Educational data mining is an emerging discipline concerned with developing methods for exploring the unique types of data that come from educational settings, and using those methods to better understand students and the settings in which they learn. By applying educational data mining techniques to the analysis of the Grade Grinder corpus, we aim to develop techniques and approaches that will be subsequently reusable by colleagues wishing to exploit the other large educational data sets that are likely to become ubiquitous as, for example, learning management systems become more widely used. The following sections outline what we're doing with the data and the questions we seek to address.
The taxonomisation of student errors: Educational data mining techniques will be used to identify a detailed taxonomy of errors made by students as they learn to reason in this formal domain. Through detailed analyses of patterns of error instances across students, and within individual students across time, we aim to identify distinct types of error, such as misconceptions and slips. In pilot work on a small subset of the data (Barker-Plummer, Cox, Dale and Etchemendy, 2008), we have so far identified three top-level error types (which we call structural, connective and atomic) that account for a significant proportion of the data.
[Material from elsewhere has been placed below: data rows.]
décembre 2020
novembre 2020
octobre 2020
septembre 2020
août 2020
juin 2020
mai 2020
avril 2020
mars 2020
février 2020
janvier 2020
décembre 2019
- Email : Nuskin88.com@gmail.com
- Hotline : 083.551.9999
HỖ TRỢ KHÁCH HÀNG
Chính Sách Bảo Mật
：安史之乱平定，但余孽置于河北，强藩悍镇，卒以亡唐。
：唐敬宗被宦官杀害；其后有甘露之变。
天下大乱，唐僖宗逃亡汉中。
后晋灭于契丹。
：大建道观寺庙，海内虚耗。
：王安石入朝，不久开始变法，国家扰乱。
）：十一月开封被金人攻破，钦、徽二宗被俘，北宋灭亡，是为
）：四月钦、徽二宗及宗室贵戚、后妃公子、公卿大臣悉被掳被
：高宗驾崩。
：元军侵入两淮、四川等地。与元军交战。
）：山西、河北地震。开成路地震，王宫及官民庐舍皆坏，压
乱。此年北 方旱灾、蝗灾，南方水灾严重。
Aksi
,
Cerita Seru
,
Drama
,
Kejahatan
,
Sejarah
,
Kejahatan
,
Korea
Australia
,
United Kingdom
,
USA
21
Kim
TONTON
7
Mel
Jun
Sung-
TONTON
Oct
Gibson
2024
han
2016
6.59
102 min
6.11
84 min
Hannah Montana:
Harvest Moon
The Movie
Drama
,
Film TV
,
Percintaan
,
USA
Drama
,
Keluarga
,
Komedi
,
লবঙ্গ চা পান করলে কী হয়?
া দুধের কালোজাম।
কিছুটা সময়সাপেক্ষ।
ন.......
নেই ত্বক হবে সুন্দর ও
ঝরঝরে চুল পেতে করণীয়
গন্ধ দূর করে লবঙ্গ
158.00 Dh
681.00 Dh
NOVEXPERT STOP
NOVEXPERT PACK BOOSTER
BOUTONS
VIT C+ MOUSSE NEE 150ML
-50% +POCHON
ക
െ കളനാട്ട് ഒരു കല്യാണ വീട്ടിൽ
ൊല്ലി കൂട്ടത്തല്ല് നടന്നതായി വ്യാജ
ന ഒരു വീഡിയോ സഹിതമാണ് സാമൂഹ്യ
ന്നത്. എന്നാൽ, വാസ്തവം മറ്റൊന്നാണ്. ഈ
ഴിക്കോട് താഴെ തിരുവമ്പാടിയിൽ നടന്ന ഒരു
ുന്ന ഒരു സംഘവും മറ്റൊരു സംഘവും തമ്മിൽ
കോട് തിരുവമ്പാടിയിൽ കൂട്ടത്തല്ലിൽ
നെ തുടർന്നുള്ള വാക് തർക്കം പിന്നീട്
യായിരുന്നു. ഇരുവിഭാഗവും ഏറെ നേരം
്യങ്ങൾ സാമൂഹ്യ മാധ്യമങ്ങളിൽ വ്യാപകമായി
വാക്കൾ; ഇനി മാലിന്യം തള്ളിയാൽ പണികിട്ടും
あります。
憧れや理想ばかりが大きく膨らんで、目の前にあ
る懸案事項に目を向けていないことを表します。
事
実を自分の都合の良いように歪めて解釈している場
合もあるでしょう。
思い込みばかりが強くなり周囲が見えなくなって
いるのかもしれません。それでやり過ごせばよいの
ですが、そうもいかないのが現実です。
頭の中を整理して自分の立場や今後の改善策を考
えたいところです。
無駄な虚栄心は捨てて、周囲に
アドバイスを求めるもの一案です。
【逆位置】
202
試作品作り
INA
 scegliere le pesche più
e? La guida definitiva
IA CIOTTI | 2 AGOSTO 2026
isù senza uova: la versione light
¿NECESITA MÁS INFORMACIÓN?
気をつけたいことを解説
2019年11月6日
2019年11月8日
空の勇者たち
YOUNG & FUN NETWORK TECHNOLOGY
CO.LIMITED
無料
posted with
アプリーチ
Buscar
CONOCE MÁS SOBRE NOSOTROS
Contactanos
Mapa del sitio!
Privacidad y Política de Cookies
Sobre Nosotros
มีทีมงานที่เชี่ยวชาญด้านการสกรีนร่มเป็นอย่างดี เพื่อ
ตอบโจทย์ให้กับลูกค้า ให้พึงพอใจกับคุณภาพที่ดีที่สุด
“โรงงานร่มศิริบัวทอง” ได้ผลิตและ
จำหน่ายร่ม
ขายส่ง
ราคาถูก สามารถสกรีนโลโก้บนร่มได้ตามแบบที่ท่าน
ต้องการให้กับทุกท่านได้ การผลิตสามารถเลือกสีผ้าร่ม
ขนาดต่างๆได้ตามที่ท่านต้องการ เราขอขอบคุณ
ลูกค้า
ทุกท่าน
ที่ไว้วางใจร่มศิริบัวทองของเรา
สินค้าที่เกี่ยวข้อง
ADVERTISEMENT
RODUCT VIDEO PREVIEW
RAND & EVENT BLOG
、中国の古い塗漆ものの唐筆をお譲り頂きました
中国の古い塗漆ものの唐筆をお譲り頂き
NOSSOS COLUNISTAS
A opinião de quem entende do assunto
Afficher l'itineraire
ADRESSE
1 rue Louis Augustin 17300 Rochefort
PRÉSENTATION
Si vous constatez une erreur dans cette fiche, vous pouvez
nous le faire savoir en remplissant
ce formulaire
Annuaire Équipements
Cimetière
We also propose to discover the mal-rules that students appear to use in producing the error patterns we observe. The error types and mal-rules will reflect current cognitive theories of human problem solving, reasoning and comprehension and will take into account individual differences in reasoning style.
In pilot work (Barker-Plummer et al., 2008; Dale, Barker-Plummer and Cox, 2009) we have established that a major source of difficulty for students stems from the fact that conditionals (e.g. if) and quantifiers (e.g. some) are used quite differently in natural language compated to their use in logic. This result mirrors existing work in mathematics education, and indicates the generality of the results that we will obtain in this work. Although our corpus contains work in undergraduate logic, the general task of learning to manipulate and use formal expressions in a careful way underlies all of mathematics, technology, engineering and science. We are confident that the results that we will obtain carry over into these other domains and may be used to inform education beyond the undergraduate logic curriculum.
- Informing the design of student learning support: The results of the error taxonomy analyses will, inter alia, inform the design of automated diagnostic and remedial extensions to the current e-assessment system. Our pilot work here has been promising, with an approach to classification based on regular expression patterns correctly identifying an average of 85% of errors. The aim is for the e-assessment system to ultimately provide highly-targetted, personalised support to learners. We expect that the techniques we develop will also generalise to a wide array of other domains and subject areas.
- The development of innovative language technologies: We will explore the use of statistical and symbolic corpus analysis methods from computational linguistics and language technology for the purpose of generating appropriate English paraphrases of students' submitted logic sentences. The goal here is to improve the effectiveness of e-assessment system feedback, and in so doing to make it possible for more students to come to grips with this traditionally difficult subject.
- Studying the time-course of student learning: Individual student submissions are time-stamped. By analysing successive exercise submissions by individuals, we can examine individual students' learning trajectories, the time-course of their learning, and learning impasses. In pilot work (Dale, Barker-Plummer and Cox, 2009) we have identified a useful measure of learning that we term stickiness. This is defined as the number of attempts it takes for for a student determine a correct answer once they have made their initial mistake. We would like to research this metric further and use it as an outcome measure in learning evaluation studies.
- Studying the role of diagrams in learning: The corpus contains diagrams as well as sentences of logic. Students use desktop applications to build or manipulate blocks worlds such that sentences of natural language or logic are true in them. Hence we are able to triangulate students' performance in the linguistic domain (natural language, logic) with their performance in the graphical (diagrammatic) domain. A preliminary study of a small data subset (Cox, Dale Etchemendy and Barker-Plummer, 2008) has revealed theoretically significant findings. For example, errors in diagramming sentences such as not a small cube are manifested much more frequently with respect to the object's size than with respect to its shape.
- The construction of an open-access front-end: We would like to make our corpus of data accessible to the wider academic community. To that end, we propose to develop OpenFace, a user-friendly web-based front-end designed to facilitate data filtering, sharing and re-use. Users will be encouraged to grow the resource by submitting the results of their analyses, and ancillary materials such as copies of publications. A discussion forum will also be provided. We plan to accommodate interoperability requirements (e.g. with existing data mining tools). We intend to structure the corpus in terms of the learning tasks posed to the learner and in terms of a philosophical logic curriculum (i.e., a hierarchy of conceptual pre- and co-requisites).